Traffico Tor standard
I nodi di ingresso Tor predefiniti sono elencati pubblicamente. Quindi, per bloccare una connessione Tor standard, l'ISP deve solo verificare gli IP a cui ci si sta collegando rispetto a un elenco di nodi noti (chiamato " entry guards ").
Ad esempio, il mio browser Tor ha scelto in modo casuale 62.210.92.11
come punto di ingresso da un elenco di nodi pubblici. Ora, un intercettatore potrebbe solo cercare l'IP su Atlas (puoi filtrare i nodi di guardia con flag:Guard
) per concludere che sono un utente Tor.
Con i ponti
I
Ponti non sono relé Tor non elencati e pertanto non possono essere bloccati facilmente. Ma la ricerca suggerisce che i ponti possono potenzialmente essere identificati analizzando il loro traffico in entrata e in uscita (come collegato nella risposta di @ user169339).
Un'altra opzione per un intercettatore consiste nell'utilizzare DPI per ispezionare l'iniziale handshake TLS durante la connessione alla rete Tor.

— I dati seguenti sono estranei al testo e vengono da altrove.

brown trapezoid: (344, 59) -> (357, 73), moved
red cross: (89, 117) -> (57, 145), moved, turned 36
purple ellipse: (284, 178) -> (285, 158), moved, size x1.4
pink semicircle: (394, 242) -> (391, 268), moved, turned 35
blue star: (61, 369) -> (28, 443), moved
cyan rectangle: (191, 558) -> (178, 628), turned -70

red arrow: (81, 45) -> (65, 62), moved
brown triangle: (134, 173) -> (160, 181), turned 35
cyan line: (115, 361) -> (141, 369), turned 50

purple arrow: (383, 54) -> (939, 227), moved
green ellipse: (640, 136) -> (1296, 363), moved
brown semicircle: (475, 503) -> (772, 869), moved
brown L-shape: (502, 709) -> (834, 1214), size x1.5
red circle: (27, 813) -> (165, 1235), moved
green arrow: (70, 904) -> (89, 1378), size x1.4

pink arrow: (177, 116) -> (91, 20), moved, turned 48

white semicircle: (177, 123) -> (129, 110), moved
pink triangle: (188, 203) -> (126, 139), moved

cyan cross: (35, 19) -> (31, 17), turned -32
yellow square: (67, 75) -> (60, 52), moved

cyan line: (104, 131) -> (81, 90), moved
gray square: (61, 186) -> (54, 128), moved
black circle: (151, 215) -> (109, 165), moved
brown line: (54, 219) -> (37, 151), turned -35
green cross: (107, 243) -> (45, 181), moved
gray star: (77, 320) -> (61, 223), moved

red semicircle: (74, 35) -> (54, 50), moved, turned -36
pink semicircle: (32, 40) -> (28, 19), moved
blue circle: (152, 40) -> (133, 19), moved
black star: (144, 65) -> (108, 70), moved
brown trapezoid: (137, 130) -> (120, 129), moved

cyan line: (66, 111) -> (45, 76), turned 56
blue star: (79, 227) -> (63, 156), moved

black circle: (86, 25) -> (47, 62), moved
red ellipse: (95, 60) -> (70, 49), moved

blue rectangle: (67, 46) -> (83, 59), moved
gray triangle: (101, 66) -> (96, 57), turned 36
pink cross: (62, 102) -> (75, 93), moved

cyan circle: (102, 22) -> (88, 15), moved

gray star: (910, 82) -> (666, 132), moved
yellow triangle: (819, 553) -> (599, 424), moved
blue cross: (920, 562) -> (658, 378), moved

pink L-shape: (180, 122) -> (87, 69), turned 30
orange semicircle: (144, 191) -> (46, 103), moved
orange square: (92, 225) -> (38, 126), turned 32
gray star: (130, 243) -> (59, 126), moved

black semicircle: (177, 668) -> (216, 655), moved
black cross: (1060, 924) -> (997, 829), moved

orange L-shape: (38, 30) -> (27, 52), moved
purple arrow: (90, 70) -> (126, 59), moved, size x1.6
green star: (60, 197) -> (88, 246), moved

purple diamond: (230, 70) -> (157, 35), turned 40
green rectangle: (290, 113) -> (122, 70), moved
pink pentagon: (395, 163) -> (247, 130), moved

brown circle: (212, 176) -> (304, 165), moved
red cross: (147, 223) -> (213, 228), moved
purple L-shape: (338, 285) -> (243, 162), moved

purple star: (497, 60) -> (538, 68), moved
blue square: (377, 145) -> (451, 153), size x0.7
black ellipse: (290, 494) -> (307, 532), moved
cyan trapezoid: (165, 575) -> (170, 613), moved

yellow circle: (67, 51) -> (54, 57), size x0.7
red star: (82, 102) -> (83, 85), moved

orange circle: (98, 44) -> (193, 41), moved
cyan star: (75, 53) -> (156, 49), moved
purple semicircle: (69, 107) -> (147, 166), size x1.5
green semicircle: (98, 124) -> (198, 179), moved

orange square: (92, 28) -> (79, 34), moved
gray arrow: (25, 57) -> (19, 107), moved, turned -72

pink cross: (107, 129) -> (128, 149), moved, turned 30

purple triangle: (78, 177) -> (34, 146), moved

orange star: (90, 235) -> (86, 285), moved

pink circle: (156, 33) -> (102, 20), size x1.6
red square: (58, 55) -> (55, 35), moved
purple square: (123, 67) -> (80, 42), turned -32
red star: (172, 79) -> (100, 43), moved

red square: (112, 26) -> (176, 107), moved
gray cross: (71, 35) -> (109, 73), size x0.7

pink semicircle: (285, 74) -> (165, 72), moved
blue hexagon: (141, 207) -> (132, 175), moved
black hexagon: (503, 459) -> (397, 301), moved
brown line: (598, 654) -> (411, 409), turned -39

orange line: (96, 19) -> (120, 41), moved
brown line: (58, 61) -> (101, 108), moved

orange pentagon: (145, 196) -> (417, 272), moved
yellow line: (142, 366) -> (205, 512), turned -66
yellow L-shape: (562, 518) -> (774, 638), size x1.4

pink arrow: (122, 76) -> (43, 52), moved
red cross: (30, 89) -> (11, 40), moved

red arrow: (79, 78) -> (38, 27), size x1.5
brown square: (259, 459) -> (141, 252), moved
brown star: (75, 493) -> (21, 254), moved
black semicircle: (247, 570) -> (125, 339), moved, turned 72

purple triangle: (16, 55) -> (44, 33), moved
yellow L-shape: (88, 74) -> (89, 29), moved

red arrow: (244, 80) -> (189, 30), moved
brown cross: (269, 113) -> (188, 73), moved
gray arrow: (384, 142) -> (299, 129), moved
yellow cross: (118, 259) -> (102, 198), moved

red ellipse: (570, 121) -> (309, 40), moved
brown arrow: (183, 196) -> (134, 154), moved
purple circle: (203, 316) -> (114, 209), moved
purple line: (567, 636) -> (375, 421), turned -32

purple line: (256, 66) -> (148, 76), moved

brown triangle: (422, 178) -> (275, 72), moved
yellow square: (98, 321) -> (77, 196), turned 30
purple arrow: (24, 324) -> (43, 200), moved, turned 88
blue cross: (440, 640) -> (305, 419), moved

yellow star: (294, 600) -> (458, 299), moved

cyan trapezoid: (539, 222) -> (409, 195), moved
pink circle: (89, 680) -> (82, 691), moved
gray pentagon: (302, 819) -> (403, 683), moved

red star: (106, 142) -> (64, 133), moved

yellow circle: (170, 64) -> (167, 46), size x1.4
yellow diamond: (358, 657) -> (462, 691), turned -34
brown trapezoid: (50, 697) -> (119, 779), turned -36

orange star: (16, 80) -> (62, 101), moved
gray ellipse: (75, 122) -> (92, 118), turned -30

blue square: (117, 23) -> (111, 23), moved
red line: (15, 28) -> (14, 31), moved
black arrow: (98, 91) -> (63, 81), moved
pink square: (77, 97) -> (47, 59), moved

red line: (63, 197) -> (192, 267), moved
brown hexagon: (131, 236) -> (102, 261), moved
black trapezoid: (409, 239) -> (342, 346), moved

Ad esempio, gli autori del documento Rilevamento e blocco del traffico del router di cipolla mediante l'ispezione approfondita dei pacchetti hanno rilevato alcune caratteristiche che possono essere facilmente implementate come regole del firewall, tra cui:
-
Le suite di crittografia offerte dal client Tor sono sempre le stesse.
-
Nel messaggio ClientHello
, il server_name
indicato è sempre un nome di dominio casuale sotto forma di www.[a-z0-9].[com|net]
.
-
Soggetto ed emittente del certificato presentato durante l'handshake hanno anche questo dominio casuale impostato nel campo commonName
che dovrebbe essere facile da distinguere dai certificati legittimi.
In un rapido test ho potuto annusare alcuni pseudo domini da un handshake Tor TLS:
www.65nrpfd6bt7h.com
www.dgb2ozu32a6mjxhrijwa5gtp5.com
www.arqnns3y6lowbr3ses67cb.com
(Anche i domini casuali da soli, anche se potresti non essere in grado di filtrarli in modo affidabile, potrebbero sicuramente attirare l'attenzione del tuo sysadmin locale.)
Trasporti inseribili
I Trasporti a innesto sono il tentativo del progetto Tor di superare il blocco basato su DPI fornendo un'API per scambiare il traffico Tor su protocolli arbitrari (oscurati) che sono più difficili da rilevare per i firewall:
Pluggable Transports help you bypass censorship against Tor.
Pluggable Transports (PT) transform the Tor traffic flow between the client and the bridge. This way, censors who monitor traffic between the client and the bridge will see innocent-looking transformed traffic instead of the actual Tor traffic. External programs can talk to Tor clients and Tor bridges using the pluggable transport API, to make it easier to build interoperable programs.